So a reasonable floor for TA is about 50ppm for most pools... you can go lower but you have to be very careful to watch your pH especially if your fill water has low TA.

After some review, it's appropriate to amend what I have written. Chem geek covered a lot of this territory in this previous post -

pH Buffer Capacity

If one were to use the Pool Equations spreadsheet he wrote (Pool Math derives a lot of it's calculations from the math in that spreadsheet but Pool Math is far easier to use for the casual pool owner), you can play with the numbers independently and see how carbonates, borates and cyanurates all affect pH changes (how much acid you need to shift the pH by a certain amount). While it is true that it takes different amounts (concentration) of each buffering species to have similar effects, they all do buffer the pool water. So it is NOT true that carbonates are the only species one should consider. Borates don't have much buffer strength at low pH but cyanurates do. So, even if you used up all your carbonate alkalinity by adding lots of acid, cyanurates would still provide some buffering as well.

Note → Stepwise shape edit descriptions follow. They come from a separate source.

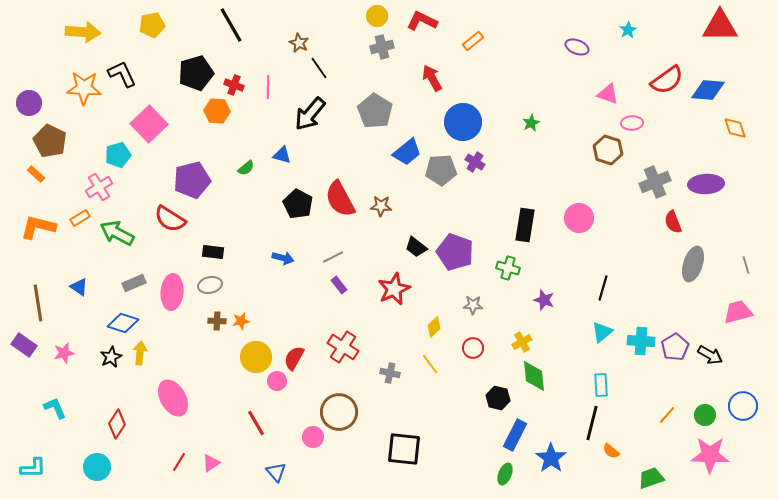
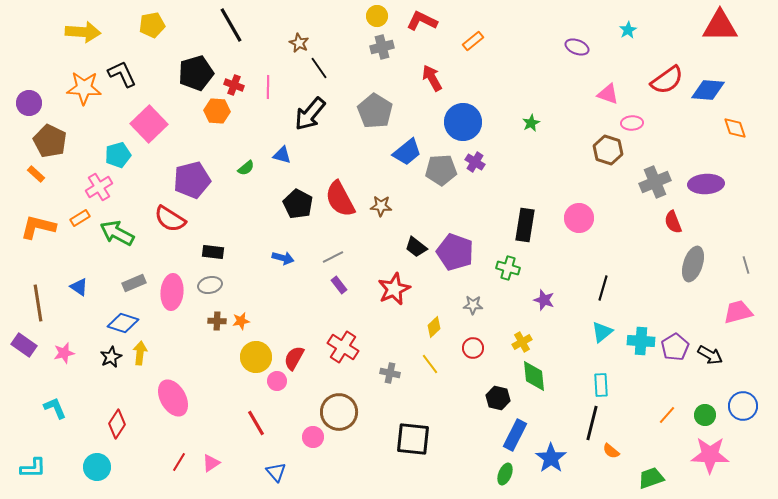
black square at (404, 449): moved 9 px right, 10 px up
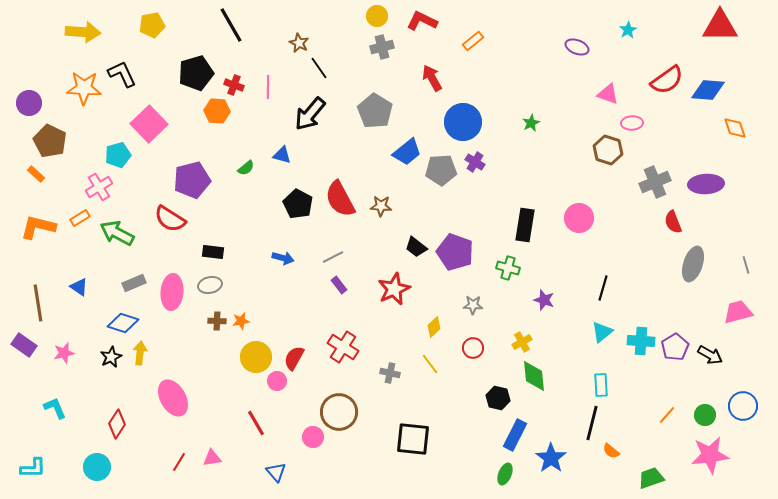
pink star at (710, 455): rotated 9 degrees counterclockwise
pink triangle at (211, 463): moved 1 px right, 5 px up; rotated 24 degrees clockwise
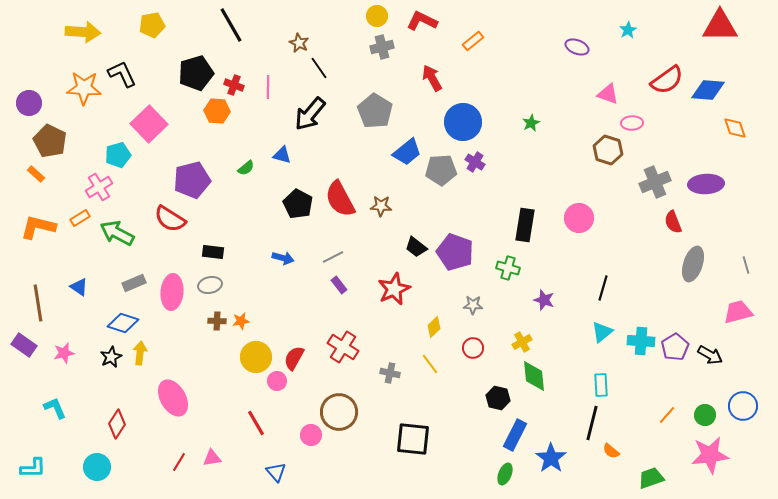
pink circle at (313, 437): moved 2 px left, 2 px up
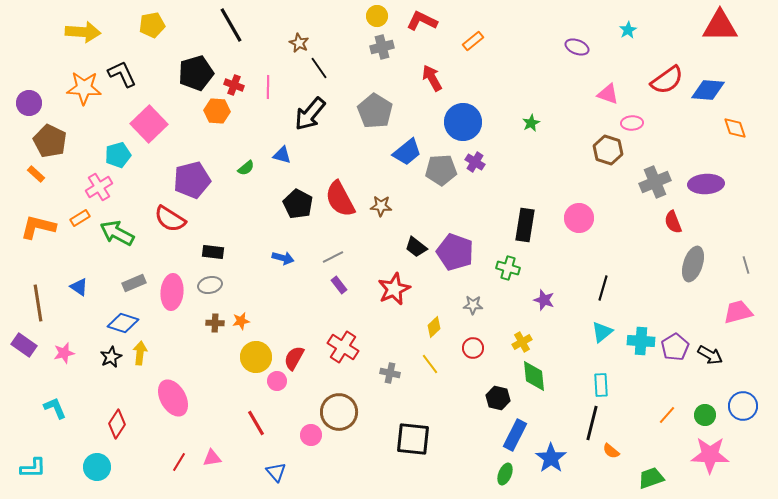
brown cross at (217, 321): moved 2 px left, 2 px down
pink star at (710, 455): rotated 9 degrees clockwise
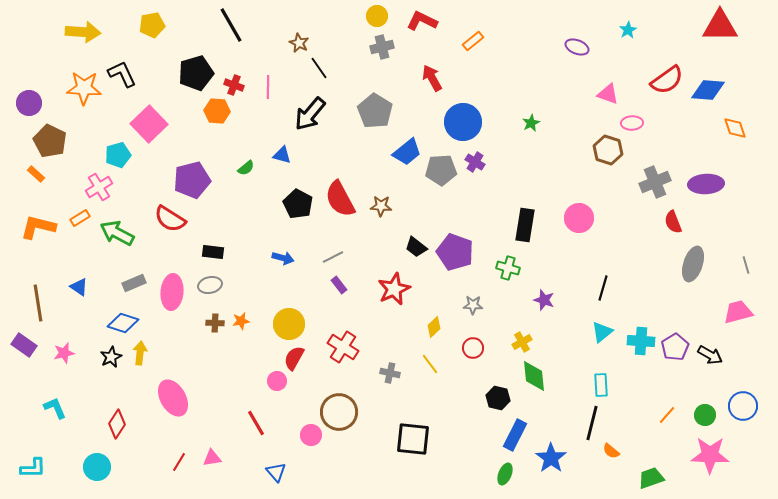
yellow circle at (256, 357): moved 33 px right, 33 px up
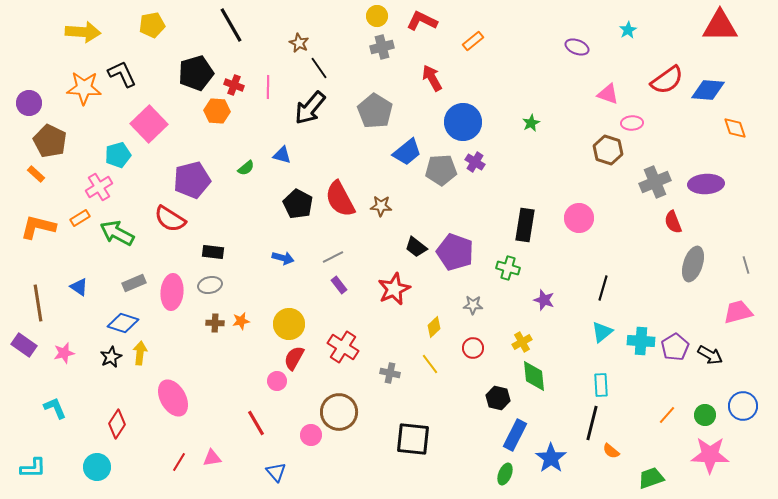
black arrow at (310, 114): moved 6 px up
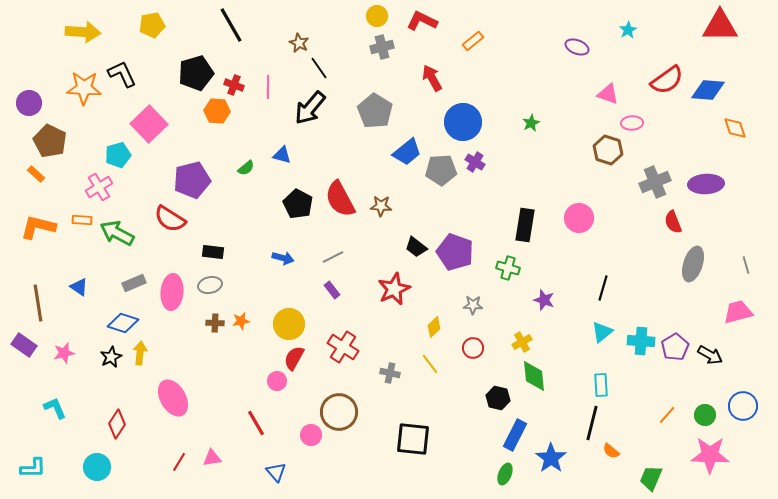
orange rectangle at (80, 218): moved 2 px right, 2 px down; rotated 36 degrees clockwise
purple rectangle at (339, 285): moved 7 px left, 5 px down
green trapezoid at (651, 478): rotated 48 degrees counterclockwise
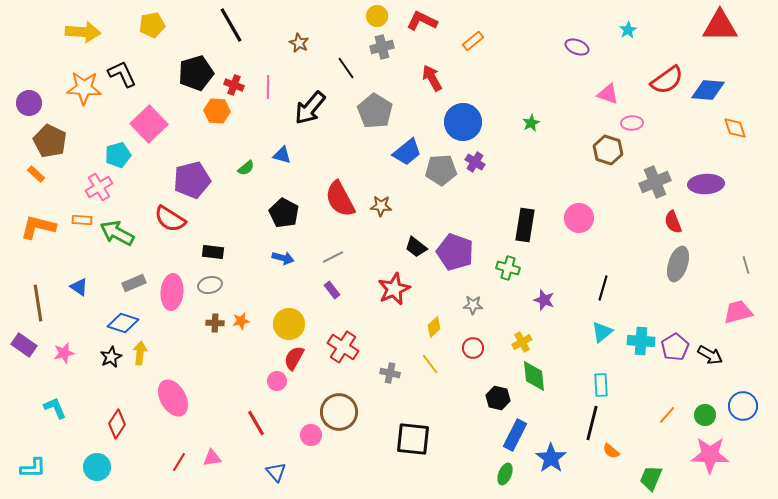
black line at (319, 68): moved 27 px right
black pentagon at (298, 204): moved 14 px left, 9 px down
gray ellipse at (693, 264): moved 15 px left
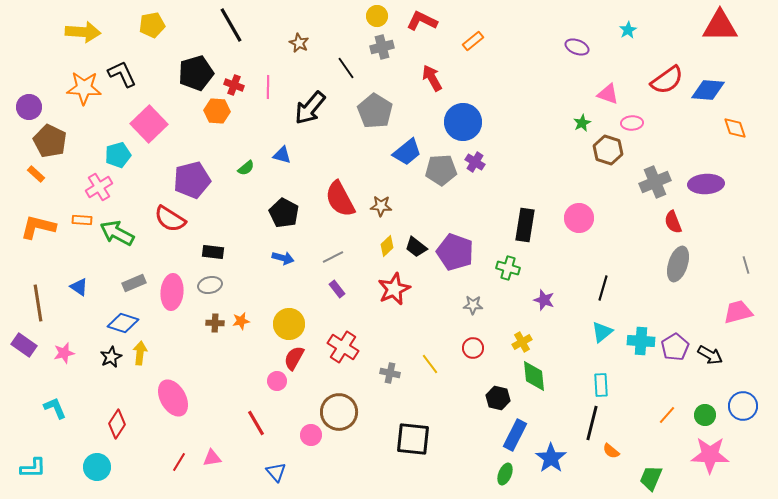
purple circle at (29, 103): moved 4 px down
green star at (531, 123): moved 51 px right
purple rectangle at (332, 290): moved 5 px right, 1 px up
yellow diamond at (434, 327): moved 47 px left, 81 px up
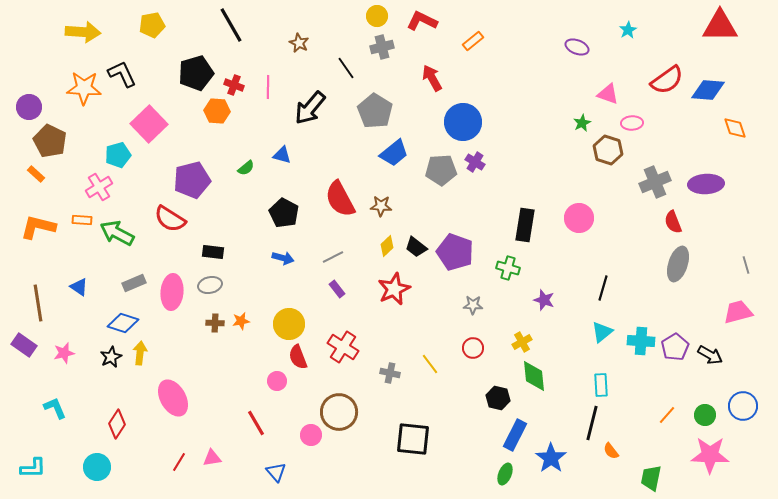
blue trapezoid at (407, 152): moved 13 px left, 1 px down
red semicircle at (294, 358): moved 4 px right, 1 px up; rotated 50 degrees counterclockwise
orange semicircle at (611, 451): rotated 12 degrees clockwise
green trapezoid at (651, 478): rotated 12 degrees counterclockwise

However, one still does not want to use up all of the carbonate alkalinity in pool water as it is the primary buffer. So while the lowest possible limit to TA could be quite low, it would be unwise to try to push it down that far. If 50ppm TA still causes too much trouble (acid demand), then adding borates is probably a better and safer solution then trying to artificially push one's TA far below the point of where the fill water is at. In my own pool, my fill water has a TA that ranges month to month but usually around 100ppm (90-120ppm). With my frequency of acid additions, my water tends to settle around 60-70ppm TA. Trying to get to 50ppm requires a lot of acid and it won't likely stay at that level for long without a cover on so I don't push it. By adding 50ppm borates, my pH stability is just fine (my acid addition frequency is about 16oz of MA every 10 days or so).
 
SWG is definitely on my radar, but I have no post-filter room on the pipes for it. Maybe if it can be installed vertically.

at 5200 salt, the taste makes itself known just by swimming around. Last year if you took a mouthful of water you'd know it was salt, this is year is obvious from the minute you submerse. It's distracting. But the salt does help with the scaling slightly.